If you didn’t know there was a very big lake in Siberia, Lake Baikal comes as quite a surprise. At 640km long, 80km wide and 1620m deep, not only is it the world’s biggest lake, it holds a massive 20 per cent of the world’s fresh water.

In summer, you can spend a day sailing or kayaking on the lake — perhaps spot a nerpa seal or two and check out Olkhon Island, sacred to the local shamans. Swimming in the lake is an awesome experience thanks to the water’s astonishing transparency (be warned it’s chilly). With the visibility in the lake 40-50m, it’s an ideal spot for scuba diving.

In winter, when the lake is frozen it’s perfectly safe to walk on — even drive across — and several slipways lead down from the lakefront at Listvyanka. A small area is cleared to make an ice-skating rink, and adrenaline junkies can hire snowmobiles to zip across the ice at breakneck speeds. Ice fishing expeditions are also popular


By the time gold was discovered in the 1880s, Irkutsk was known as the Paris of Siberia.

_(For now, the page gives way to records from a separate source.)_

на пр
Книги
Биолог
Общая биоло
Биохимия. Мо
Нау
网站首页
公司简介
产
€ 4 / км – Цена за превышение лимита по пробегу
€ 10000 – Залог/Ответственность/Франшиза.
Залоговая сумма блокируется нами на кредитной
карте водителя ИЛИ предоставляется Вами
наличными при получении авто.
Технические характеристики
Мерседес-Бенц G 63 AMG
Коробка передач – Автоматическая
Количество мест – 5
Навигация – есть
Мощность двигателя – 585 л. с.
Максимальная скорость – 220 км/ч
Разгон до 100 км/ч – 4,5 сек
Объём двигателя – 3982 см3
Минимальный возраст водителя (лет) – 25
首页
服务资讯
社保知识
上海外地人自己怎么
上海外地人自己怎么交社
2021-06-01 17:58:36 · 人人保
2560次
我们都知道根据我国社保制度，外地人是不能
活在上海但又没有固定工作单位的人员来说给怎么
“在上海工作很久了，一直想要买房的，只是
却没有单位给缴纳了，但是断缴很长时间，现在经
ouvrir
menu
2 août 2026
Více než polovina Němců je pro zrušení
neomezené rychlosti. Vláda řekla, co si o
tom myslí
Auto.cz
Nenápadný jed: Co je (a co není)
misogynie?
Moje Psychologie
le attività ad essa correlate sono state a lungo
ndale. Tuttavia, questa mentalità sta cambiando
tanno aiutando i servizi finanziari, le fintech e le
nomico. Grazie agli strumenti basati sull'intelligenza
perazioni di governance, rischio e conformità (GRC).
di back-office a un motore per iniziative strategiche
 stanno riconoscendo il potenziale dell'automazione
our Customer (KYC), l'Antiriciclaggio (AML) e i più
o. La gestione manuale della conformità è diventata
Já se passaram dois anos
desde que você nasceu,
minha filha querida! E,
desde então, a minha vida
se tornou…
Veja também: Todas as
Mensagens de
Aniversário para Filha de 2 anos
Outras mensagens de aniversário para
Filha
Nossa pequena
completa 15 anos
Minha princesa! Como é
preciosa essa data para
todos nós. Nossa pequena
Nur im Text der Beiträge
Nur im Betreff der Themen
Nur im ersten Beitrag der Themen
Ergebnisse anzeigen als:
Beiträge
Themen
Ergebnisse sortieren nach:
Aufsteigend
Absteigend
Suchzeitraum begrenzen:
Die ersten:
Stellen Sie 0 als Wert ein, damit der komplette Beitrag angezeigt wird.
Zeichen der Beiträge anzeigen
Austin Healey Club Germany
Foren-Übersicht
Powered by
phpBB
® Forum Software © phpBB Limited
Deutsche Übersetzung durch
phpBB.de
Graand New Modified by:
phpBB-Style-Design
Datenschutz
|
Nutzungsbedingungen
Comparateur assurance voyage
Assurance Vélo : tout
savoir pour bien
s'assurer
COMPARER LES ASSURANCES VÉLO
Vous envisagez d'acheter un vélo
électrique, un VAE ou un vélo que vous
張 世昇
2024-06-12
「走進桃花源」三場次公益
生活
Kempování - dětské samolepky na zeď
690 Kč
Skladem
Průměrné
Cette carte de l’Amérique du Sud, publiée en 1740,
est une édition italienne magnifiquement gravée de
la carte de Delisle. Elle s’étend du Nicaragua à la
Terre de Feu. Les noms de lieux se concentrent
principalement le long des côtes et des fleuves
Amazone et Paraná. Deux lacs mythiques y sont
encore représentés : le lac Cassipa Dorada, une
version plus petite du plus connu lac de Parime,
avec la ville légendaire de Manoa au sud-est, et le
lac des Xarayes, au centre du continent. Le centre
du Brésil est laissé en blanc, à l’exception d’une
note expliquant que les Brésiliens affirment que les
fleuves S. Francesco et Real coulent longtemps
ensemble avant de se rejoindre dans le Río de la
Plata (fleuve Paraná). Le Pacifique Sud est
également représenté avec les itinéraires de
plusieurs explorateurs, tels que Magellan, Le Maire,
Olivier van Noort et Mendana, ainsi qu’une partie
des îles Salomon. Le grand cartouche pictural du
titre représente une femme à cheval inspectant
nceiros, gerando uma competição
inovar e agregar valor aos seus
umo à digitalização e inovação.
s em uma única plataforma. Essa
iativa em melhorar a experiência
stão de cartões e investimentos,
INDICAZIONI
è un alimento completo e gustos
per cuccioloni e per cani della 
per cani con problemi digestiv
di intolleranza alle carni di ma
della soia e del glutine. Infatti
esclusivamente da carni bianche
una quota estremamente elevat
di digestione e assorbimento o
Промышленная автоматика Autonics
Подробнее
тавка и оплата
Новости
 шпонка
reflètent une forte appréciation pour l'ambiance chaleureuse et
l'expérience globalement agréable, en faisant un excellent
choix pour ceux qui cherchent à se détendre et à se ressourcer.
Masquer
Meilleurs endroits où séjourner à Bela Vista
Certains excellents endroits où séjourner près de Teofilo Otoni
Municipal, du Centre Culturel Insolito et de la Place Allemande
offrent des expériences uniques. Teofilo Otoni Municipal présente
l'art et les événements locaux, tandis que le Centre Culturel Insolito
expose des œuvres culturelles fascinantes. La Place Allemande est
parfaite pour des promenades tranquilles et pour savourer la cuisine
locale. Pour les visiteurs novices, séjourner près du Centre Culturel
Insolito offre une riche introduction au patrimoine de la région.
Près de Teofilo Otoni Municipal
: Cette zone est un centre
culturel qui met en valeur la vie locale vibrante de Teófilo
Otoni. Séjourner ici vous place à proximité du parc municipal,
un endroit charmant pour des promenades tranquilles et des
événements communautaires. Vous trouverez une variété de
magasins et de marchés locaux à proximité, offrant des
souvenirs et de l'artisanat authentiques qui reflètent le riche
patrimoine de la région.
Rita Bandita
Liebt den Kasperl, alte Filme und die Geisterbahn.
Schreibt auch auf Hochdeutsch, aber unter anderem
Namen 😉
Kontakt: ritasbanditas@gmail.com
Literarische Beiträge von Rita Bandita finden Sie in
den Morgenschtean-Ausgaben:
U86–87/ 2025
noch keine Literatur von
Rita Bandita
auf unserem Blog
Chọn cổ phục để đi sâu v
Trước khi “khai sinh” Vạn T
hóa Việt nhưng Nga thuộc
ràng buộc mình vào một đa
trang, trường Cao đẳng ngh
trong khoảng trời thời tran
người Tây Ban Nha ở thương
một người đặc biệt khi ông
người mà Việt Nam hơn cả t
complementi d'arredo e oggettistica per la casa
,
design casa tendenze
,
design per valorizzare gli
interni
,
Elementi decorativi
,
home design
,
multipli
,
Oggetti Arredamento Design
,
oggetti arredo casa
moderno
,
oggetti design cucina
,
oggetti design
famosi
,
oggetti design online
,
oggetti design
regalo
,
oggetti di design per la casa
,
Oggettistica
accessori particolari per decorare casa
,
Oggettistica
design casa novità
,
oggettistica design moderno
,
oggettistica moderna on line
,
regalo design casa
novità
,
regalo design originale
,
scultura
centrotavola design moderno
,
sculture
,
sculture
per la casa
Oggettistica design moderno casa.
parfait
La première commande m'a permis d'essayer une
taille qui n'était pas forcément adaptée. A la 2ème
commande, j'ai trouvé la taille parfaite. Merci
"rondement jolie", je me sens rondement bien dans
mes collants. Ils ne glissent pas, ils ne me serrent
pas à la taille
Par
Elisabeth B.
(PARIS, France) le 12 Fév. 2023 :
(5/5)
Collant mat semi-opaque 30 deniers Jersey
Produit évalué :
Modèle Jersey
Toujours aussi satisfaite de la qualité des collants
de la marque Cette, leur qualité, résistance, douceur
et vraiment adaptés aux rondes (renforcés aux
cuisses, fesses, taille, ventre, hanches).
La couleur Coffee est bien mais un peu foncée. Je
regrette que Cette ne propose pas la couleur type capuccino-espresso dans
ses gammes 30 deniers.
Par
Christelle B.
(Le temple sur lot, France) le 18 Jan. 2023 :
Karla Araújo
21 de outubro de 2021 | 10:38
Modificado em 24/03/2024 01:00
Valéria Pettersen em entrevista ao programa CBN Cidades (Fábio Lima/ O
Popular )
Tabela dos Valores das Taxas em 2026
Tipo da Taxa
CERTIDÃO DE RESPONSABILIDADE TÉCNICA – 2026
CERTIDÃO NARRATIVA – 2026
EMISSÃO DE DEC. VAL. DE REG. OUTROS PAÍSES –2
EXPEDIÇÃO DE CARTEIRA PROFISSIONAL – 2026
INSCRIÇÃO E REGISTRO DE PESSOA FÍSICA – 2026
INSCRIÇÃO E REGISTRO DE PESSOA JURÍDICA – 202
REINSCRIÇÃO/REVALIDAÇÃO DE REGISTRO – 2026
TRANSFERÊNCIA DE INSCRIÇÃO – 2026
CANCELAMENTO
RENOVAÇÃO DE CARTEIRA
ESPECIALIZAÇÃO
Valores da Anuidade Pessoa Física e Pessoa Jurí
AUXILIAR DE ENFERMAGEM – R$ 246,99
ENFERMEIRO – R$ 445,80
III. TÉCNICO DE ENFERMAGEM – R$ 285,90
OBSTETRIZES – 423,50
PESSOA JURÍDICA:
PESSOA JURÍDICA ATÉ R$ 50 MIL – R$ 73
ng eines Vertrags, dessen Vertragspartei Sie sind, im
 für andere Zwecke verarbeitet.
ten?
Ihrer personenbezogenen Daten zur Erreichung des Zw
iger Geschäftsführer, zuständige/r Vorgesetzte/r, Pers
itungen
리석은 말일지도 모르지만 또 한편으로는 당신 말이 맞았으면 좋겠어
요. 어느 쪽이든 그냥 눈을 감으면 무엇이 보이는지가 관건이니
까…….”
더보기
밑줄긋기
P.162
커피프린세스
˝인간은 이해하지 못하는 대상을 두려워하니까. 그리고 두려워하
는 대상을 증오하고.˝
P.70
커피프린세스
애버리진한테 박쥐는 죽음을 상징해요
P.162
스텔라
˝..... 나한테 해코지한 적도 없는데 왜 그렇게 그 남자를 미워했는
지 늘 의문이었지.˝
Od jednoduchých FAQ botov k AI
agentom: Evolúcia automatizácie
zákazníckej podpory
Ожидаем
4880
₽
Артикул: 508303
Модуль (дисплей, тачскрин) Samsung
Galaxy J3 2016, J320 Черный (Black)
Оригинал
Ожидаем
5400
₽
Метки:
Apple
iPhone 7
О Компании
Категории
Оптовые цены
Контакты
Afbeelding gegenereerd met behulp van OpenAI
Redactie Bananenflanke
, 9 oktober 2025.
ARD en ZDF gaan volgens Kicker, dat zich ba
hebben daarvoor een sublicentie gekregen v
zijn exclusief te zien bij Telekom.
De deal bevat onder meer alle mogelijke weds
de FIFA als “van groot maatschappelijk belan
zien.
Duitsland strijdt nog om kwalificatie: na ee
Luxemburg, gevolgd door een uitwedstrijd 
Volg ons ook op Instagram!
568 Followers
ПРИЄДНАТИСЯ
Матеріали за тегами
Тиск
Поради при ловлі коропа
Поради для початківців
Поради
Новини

These days much of the city’s wealth has departed to the big smoke of Moscow, but it retains an eclectic and cosmopolitan feel thanks to the students of its 11 universities.


Listvyanka is a charming fishing village strung out along the shore of Lake Baikal, and it’s here most of the restaurants, accommodation and tourist activities are based.

There’s a ski slope behind Listvyanka, though cross-country or alpine skiing is a more popular choice. A dog sledding company operates out of the village.